New Opportunities and Challenges
The CTIA said Tuesday that the major U.S. wireless networks using GSM mobile technology have agreed to initiate, implement and deploy database solutions using unique identifying numbers. "U.S. GSM providers will implement this database [by the end of October] so that stolen GSM smartphones will not work on any U.S. GSM network," the CTIA said in a statement.
The CTIA's wireless provider members have also agreed to educate consumers about smartphone security features as well as third-party apps for remotely locking or wiping data from a lost or stolen device. Additionally, the trade association's device manufacturer members have agreed to have a software mechanism in place by April, 2013 that will prompt new smartphone purchasers to establish a device password.
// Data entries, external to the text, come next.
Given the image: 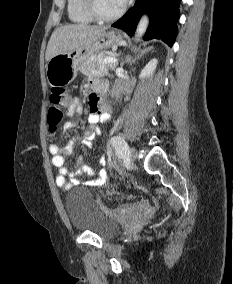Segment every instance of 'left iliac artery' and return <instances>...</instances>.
Here are the masks:
<instances>
[{"instance_id":"44dca946","label":"left iliac artery","mask_w":233,"mask_h":284,"mask_svg":"<svg viewBox=\"0 0 233 284\" xmlns=\"http://www.w3.org/2000/svg\"><path fill=\"white\" fill-rule=\"evenodd\" d=\"M111 143L115 148L118 157L123 158L128 154L129 146L126 141L120 136L113 137Z\"/></svg>"}]
</instances>
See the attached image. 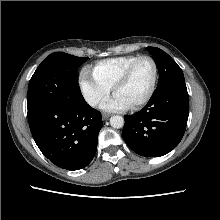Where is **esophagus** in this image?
<instances>
[{"mask_svg": "<svg viewBox=\"0 0 220 220\" xmlns=\"http://www.w3.org/2000/svg\"><path fill=\"white\" fill-rule=\"evenodd\" d=\"M109 117H110V114H108V113H103V114H102L103 120H106V119H108Z\"/></svg>", "mask_w": 220, "mask_h": 220, "instance_id": "1", "label": "esophagus"}]
</instances>
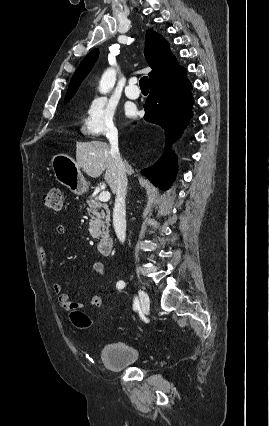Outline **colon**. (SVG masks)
Masks as SVG:
<instances>
[{"label": "colon", "instance_id": "obj_1", "mask_svg": "<svg viewBox=\"0 0 269 426\" xmlns=\"http://www.w3.org/2000/svg\"><path fill=\"white\" fill-rule=\"evenodd\" d=\"M46 207L54 210L61 208V189L58 187L51 188L44 196ZM72 323L81 330L88 329L91 326L89 316L79 309H73L71 314Z\"/></svg>", "mask_w": 269, "mask_h": 426}]
</instances>
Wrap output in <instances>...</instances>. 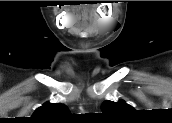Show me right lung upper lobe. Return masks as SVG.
Returning <instances> with one entry per match:
<instances>
[{"label": "right lung upper lobe", "instance_id": "cb5924a9", "mask_svg": "<svg viewBox=\"0 0 172 123\" xmlns=\"http://www.w3.org/2000/svg\"><path fill=\"white\" fill-rule=\"evenodd\" d=\"M69 114L66 105L46 102L35 110L30 120L39 123H52L64 119Z\"/></svg>", "mask_w": 172, "mask_h": 123}]
</instances>
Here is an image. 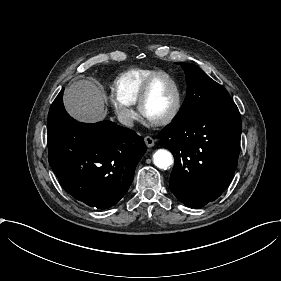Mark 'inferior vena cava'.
I'll use <instances>...</instances> for the list:
<instances>
[{
  "label": "inferior vena cava",
  "instance_id": "obj_1",
  "mask_svg": "<svg viewBox=\"0 0 281 281\" xmlns=\"http://www.w3.org/2000/svg\"><path fill=\"white\" fill-rule=\"evenodd\" d=\"M118 121L127 126V127H133L134 123H133V118L125 113H119L118 116Z\"/></svg>",
  "mask_w": 281,
  "mask_h": 281
}]
</instances>
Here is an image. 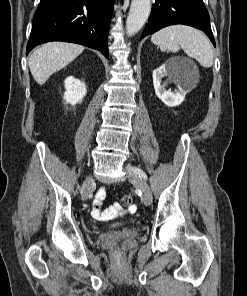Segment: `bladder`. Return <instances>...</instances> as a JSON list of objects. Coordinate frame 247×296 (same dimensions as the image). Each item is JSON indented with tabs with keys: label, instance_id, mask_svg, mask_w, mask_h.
I'll list each match as a JSON object with an SVG mask.
<instances>
[{
	"label": "bladder",
	"instance_id": "31cf9c89",
	"mask_svg": "<svg viewBox=\"0 0 247 296\" xmlns=\"http://www.w3.org/2000/svg\"><path fill=\"white\" fill-rule=\"evenodd\" d=\"M113 227H124L127 226V223L113 224Z\"/></svg>",
	"mask_w": 247,
	"mask_h": 296
}]
</instances>
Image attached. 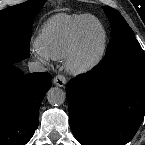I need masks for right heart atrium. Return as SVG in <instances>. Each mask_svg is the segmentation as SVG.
<instances>
[{"label":"right heart atrium","instance_id":"right-heart-atrium-1","mask_svg":"<svg viewBox=\"0 0 145 145\" xmlns=\"http://www.w3.org/2000/svg\"><path fill=\"white\" fill-rule=\"evenodd\" d=\"M33 54L42 63H44V64H48L49 63V57L46 56L45 54L41 53L37 49L33 51Z\"/></svg>","mask_w":145,"mask_h":145}]
</instances>
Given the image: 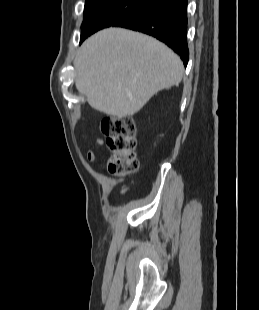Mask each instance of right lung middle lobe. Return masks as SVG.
<instances>
[{
    "label": "right lung middle lobe",
    "mask_w": 259,
    "mask_h": 310,
    "mask_svg": "<svg viewBox=\"0 0 259 310\" xmlns=\"http://www.w3.org/2000/svg\"><path fill=\"white\" fill-rule=\"evenodd\" d=\"M157 0H107L84 8L80 41L155 4Z\"/></svg>",
    "instance_id": "1"
}]
</instances>
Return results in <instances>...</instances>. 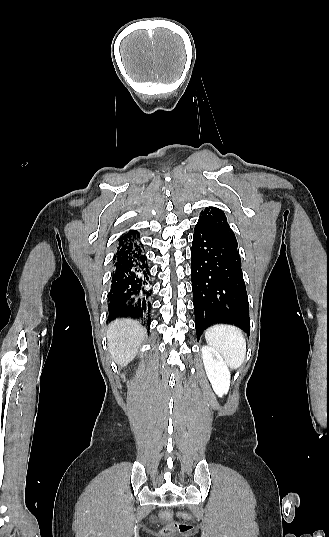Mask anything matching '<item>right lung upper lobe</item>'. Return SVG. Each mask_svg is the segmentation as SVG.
<instances>
[{
	"instance_id": "1",
	"label": "right lung upper lobe",
	"mask_w": 329,
	"mask_h": 537,
	"mask_svg": "<svg viewBox=\"0 0 329 537\" xmlns=\"http://www.w3.org/2000/svg\"><path fill=\"white\" fill-rule=\"evenodd\" d=\"M132 232H135V231H130L129 233H132ZM129 233H127V234H129ZM127 234H125V235H127Z\"/></svg>"
}]
</instances>
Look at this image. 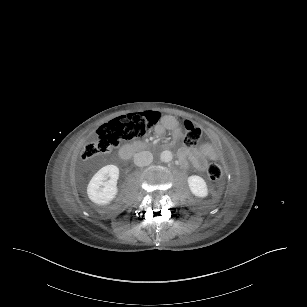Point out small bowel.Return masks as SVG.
Instances as JSON below:
<instances>
[{
	"instance_id": "obj_1",
	"label": "small bowel",
	"mask_w": 307,
	"mask_h": 307,
	"mask_svg": "<svg viewBox=\"0 0 307 307\" xmlns=\"http://www.w3.org/2000/svg\"><path fill=\"white\" fill-rule=\"evenodd\" d=\"M167 128L172 133V144L178 143L182 136L179 124L174 120H170L167 122ZM179 155L184 164H187L189 160L200 171L206 169L209 161H216L218 159L217 149L209 142L203 143L197 148H181Z\"/></svg>"
}]
</instances>
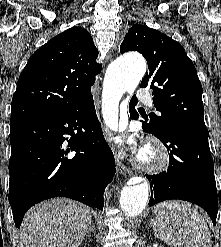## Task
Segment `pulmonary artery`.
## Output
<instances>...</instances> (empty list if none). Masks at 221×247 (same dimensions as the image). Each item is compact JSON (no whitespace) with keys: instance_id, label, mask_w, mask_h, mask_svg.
Here are the masks:
<instances>
[{"instance_id":"1","label":"pulmonary artery","mask_w":221,"mask_h":247,"mask_svg":"<svg viewBox=\"0 0 221 247\" xmlns=\"http://www.w3.org/2000/svg\"><path fill=\"white\" fill-rule=\"evenodd\" d=\"M137 97L139 100H141L142 102H145V103H151V101H152L151 94L146 90L138 91Z\"/></svg>"}]
</instances>
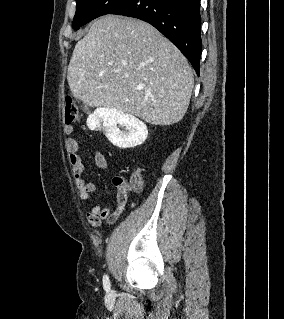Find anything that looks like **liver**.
<instances>
[{
  "mask_svg": "<svg viewBox=\"0 0 284 319\" xmlns=\"http://www.w3.org/2000/svg\"><path fill=\"white\" fill-rule=\"evenodd\" d=\"M72 95L154 125L185 115L194 79L186 57L150 24L106 15L79 40L68 66Z\"/></svg>",
  "mask_w": 284,
  "mask_h": 319,
  "instance_id": "obj_1",
  "label": "liver"
}]
</instances>
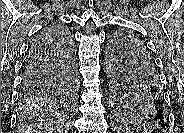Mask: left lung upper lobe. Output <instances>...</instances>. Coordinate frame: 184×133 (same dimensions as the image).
<instances>
[{
  "label": "left lung upper lobe",
  "instance_id": "left-lung-upper-lobe-1",
  "mask_svg": "<svg viewBox=\"0 0 184 133\" xmlns=\"http://www.w3.org/2000/svg\"><path fill=\"white\" fill-rule=\"evenodd\" d=\"M107 64L112 102L120 115L138 125L156 124L159 113L168 116L165 101L155 106L151 85L156 86L158 72L139 38L125 31L113 35Z\"/></svg>",
  "mask_w": 184,
  "mask_h": 133
}]
</instances>
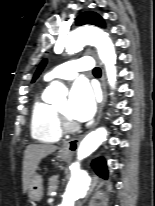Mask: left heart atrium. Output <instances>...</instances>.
Listing matches in <instances>:
<instances>
[{
  "instance_id": "left-heart-atrium-1",
  "label": "left heart atrium",
  "mask_w": 155,
  "mask_h": 206,
  "mask_svg": "<svg viewBox=\"0 0 155 206\" xmlns=\"http://www.w3.org/2000/svg\"><path fill=\"white\" fill-rule=\"evenodd\" d=\"M95 111V97L92 89L86 81L80 80L71 88L67 102V115L79 122L92 117Z\"/></svg>"
}]
</instances>
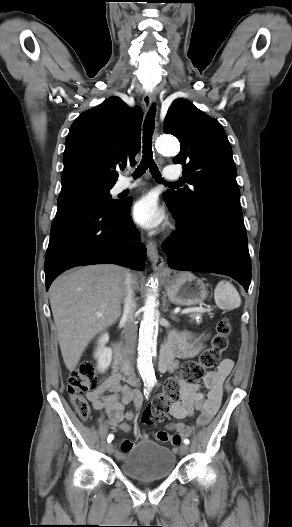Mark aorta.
<instances>
[{"instance_id":"aorta-1","label":"aorta","mask_w":292,"mask_h":527,"mask_svg":"<svg viewBox=\"0 0 292 527\" xmlns=\"http://www.w3.org/2000/svg\"><path fill=\"white\" fill-rule=\"evenodd\" d=\"M157 150L164 154H176L180 146L178 141L171 136H162L156 142ZM158 311L156 298L150 293L147 295L143 307V318L139 329L137 368L143 381L154 384L156 381L152 360L156 356L158 336Z\"/></svg>"}]
</instances>
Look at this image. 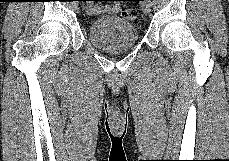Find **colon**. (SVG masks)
<instances>
[{
    "instance_id": "1",
    "label": "colon",
    "mask_w": 229,
    "mask_h": 161,
    "mask_svg": "<svg viewBox=\"0 0 229 161\" xmlns=\"http://www.w3.org/2000/svg\"><path fill=\"white\" fill-rule=\"evenodd\" d=\"M123 17L128 20H134L137 17V10L134 8H126L123 11Z\"/></svg>"
}]
</instances>
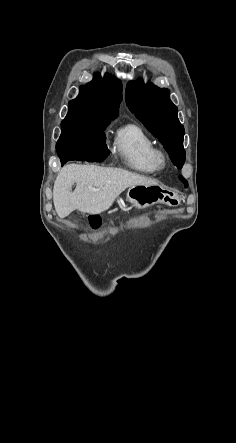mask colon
<instances>
[{
    "instance_id": "colon-1",
    "label": "colon",
    "mask_w": 236,
    "mask_h": 443,
    "mask_svg": "<svg viewBox=\"0 0 236 443\" xmlns=\"http://www.w3.org/2000/svg\"><path fill=\"white\" fill-rule=\"evenodd\" d=\"M89 221H90L92 224H95V223H96V217H95V216H89Z\"/></svg>"
}]
</instances>
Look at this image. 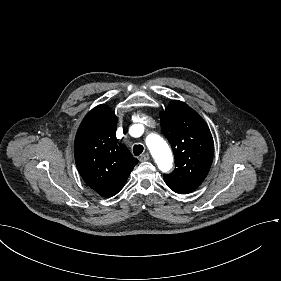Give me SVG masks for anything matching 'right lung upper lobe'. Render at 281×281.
<instances>
[{"mask_svg":"<svg viewBox=\"0 0 281 281\" xmlns=\"http://www.w3.org/2000/svg\"><path fill=\"white\" fill-rule=\"evenodd\" d=\"M117 117L99 105L83 119L74 144L77 169L84 181L103 197L124 186L138 160L116 138Z\"/></svg>","mask_w":281,"mask_h":281,"instance_id":"right-lung-upper-lobe-1","label":"right lung upper lobe"}]
</instances>
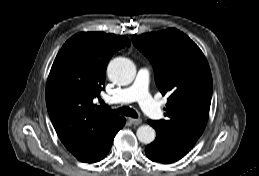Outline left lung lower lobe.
I'll list each match as a JSON object with an SVG mask.
<instances>
[{"label":"left lung lower lobe","instance_id":"obj_1","mask_svg":"<svg viewBox=\"0 0 259 176\" xmlns=\"http://www.w3.org/2000/svg\"><path fill=\"white\" fill-rule=\"evenodd\" d=\"M148 123L155 128L157 136L154 142L146 147L145 153L154 162L173 163L186 155L195 144L169 136L158 129L154 121L149 120Z\"/></svg>","mask_w":259,"mask_h":176}]
</instances>
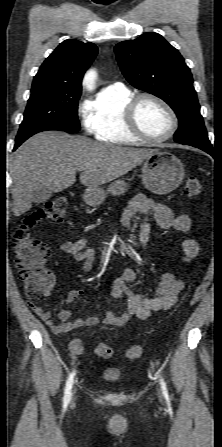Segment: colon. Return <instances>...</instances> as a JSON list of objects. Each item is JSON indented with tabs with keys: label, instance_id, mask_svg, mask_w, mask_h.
Wrapping results in <instances>:
<instances>
[{
	"label": "colon",
	"instance_id": "5ec220e1",
	"mask_svg": "<svg viewBox=\"0 0 222 447\" xmlns=\"http://www.w3.org/2000/svg\"><path fill=\"white\" fill-rule=\"evenodd\" d=\"M202 192V186L195 177H189L185 184V193L195 197ZM68 201L65 197H58L47 201L43 208L27 216L14 231L11 245L14 250V263L19 278L24 283L25 294L30 302H36L43 288L52 278L46 263L50 258L51 249L48 244L31 236L30 230L40 222H61L66 215ZM215 275V264L210 261L205 268L200 282L195 287L189 299L190 305L197 304L206 294ZM95 353L105 359L114 355L113 349L105 343H97ZM142 350L138 345L130 346L126 357L130 360L138 359Z\"/></svg>",
	"mask_w": 222,
	"mask_h": 447
}]
</instances>
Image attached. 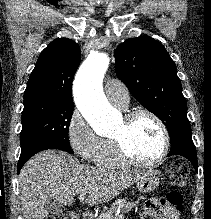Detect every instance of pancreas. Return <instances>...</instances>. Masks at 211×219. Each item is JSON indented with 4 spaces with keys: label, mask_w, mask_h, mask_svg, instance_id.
I'll return each mask as SVG.
<instances>
[{
    "label": "pancreas",
    "mask_w": 211,
    "mask_h": 219,
    "mask_svg": "<svg viewBox=\"0 0 211 219\" xmlns=\"http://www.w3.org/2000/svg\"><path fill=\"white\" fill-rule=\"evenodd\" d=\"M135 205V202H130L127 199L120 198L113 203L108 212L99 215L97 219H114L113 215L119 208L121 209V213H128Z\"/></svg>",
    "instance_id": "1"
}]
</instances>
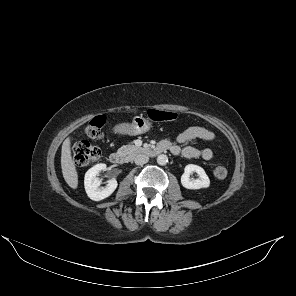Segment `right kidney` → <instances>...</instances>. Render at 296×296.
<instances>
[{
	"label": "right kidney",
	"instance_id": "1",
	"mask_svg": "<svg viewBox=\"0 0 296 296\" xmlns=\"http://www.w3.org/2000/svg\"><path fill=\"white\" fill-rule=\"evenodd\" d=\"M101 170H106V164H96L90 168L84 178V186L88 197L94 201H100L109 197L117 188L118 183L115 178L108 181L105 188H100V180L97 178V174Z\"/></svg>",
	"mask_w": 296,
	"mask_h": 296
}]
</instances>
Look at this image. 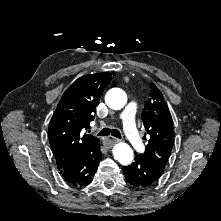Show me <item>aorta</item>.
I'll use <instances>...</instances> for the list:
<instances>
[{"instance_id":"762f6f07","label":"aorta","mask_w":221,"mask_h":221,"mask_svg":"<svg viewBox=\"0 0 221 221\" xmlns=\"http://www.w3.org/2000/svg\"><path fill=\"white\" fill-rule=\"evenodd\" d=\"M105 102L109 108L120 110L127 103V95L122 89L112 88L107 92ZM113 155L122 165H129L133 160V150L128 144L123 142L117 143L114 146Z\"/></svg>"}]
</instances>
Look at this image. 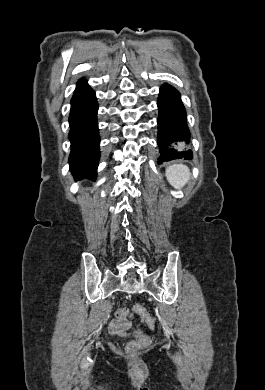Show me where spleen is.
Returning a JSON list of instances; mask_svg holds the SVG:
<instances>
[{"label":"spleen","instance_id":"1","mask_svg":"<svg viewBox=\"0 0 265 390\" xmlns=\"http://www.w3.org/2000/svg\"><path fill=\"white\" fill-rule=\"evenodd\" d=\"M166 178L173 187L181 188L190 179V170L183 164H173L166 169Z\"/></svg>","mask_w":265,"mask_h":390}]
</instances>
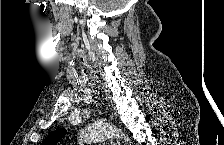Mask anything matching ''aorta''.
Listing matches in <instances>:
<instances>
[{
    "label": "aorta",
    "instance_id": "1",
    "mask_svg": "<svg viewBox=\"0 0 224 145\" xmlns=\"http://www.w3.org/2000/svg\"><path fill=\"white\" fill-rule=\"evenodd\" d=\"M119 135H121L125 141H129L125 134L116 127L107 123H94L81 130L80 140L83 143L104 142Z\"/></svg>",
    "mask_w": 224,
    "mask_h": 145
}]
</instances>
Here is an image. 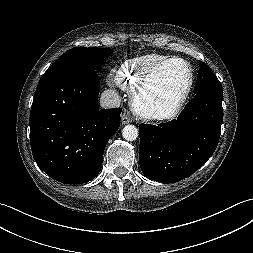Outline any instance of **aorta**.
Masks as SVG:
<instances>
[{
    "label": "aorta",
    "instance_id": "aorta-1",
    "mask_svg": "<svg viewBox=\"0 0 253 253\" xmlns=\"http://www.w3.org/2000/svg\"><path fill=\"white\" fill-rule=\"evenodd\" d=\"M122 136L127 141H134L138 137V129L134 125H126L122 130Z\"/></svg>",
    "mask_w": 253,
    "mask_h": 253
}]
</instances>
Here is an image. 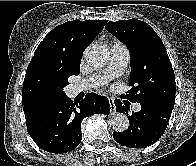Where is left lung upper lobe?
I'll return each mask as SVG.
<instances>
[{"label": "left lung upper lobe", "instance_id": "obj_1", "mask_svg": "<svg viewBox=\"0 0 196 166\" xmlns=\"http://www.w3.org/2000/svg\"><path fill=\"white\" fill-rule=\"evenodd\" d=\"M106 29L124 43L131 57V89L122 95L131 102H156L173 109L175 75L166 48L147 23L135 18L109 21Z\"/></svg>", "mask_w": 196, "mask_h": 166}]
</instances>
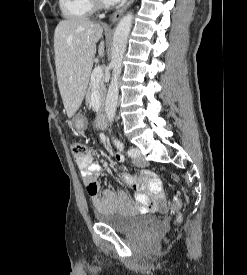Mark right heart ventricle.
I'll use <instances>...</instances> for the list:
<instances>
[{
	"label": "right heart ventricle",
	"mask_w": 247,
	"mask_h": 275,
	"mask_svg": "<svg viewBox=\"0 0 247 275\" xmlns=\"http://www.w3.org/2000/svg\"><path fill=\"white\" fill-rule=\"evenodd\" d=\"M59 8L66 19H87L95 11L92 0H59Z\"/></svg>",
	"instance_id": "right-heart-ventricle-1"
}]
</instances>
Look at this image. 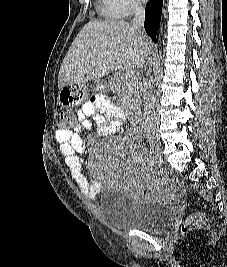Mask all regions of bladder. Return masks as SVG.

Meanwhile, all handsets and media tablets are currently equipped with a set of codes that tell the wireless network which tasks each mobile device is capable of performing. This unique set of codes is known as a mobile equipment identifier (MEID) or international mobile equipment identifier (IMEI).
The FCC is urging U.S. consumers to write down the make, model number and unique device identification number of the mobile products they purchase. This is the information they will need to report to the police in the event their device is ever lost or stolen.
International Cooperation Required
In the last couple of years, the U.S. has regained global leadership in mobile innovation, Genachowski observed. "With the steps we're announcing," he added, "the U.S. will also become a world leader in addressing the growing problem of mobile device theft."
However, the ultimate success of the Protects Initiative will depend in major part on international cooperation. Otherwise, vendors of smartphones and media tablets lost or stolen in the United States will be able to ship their black market goods to partners overseas.
Genachowski said he has already met with the international executives responsible for the GSM database system currently operating in the United Kingdom and other nations abroad.
"I am making it a priority of the FCC's International Bureau to work with other countries to advance this initiative," he said.
Still, Genachowski admitted that the technology will continue to change, creating new opportunities as well as new challenges.
"The FCC will establish regular, quarterly meeting with the police chiefs on this initiative and on any new issues that might arise," he said.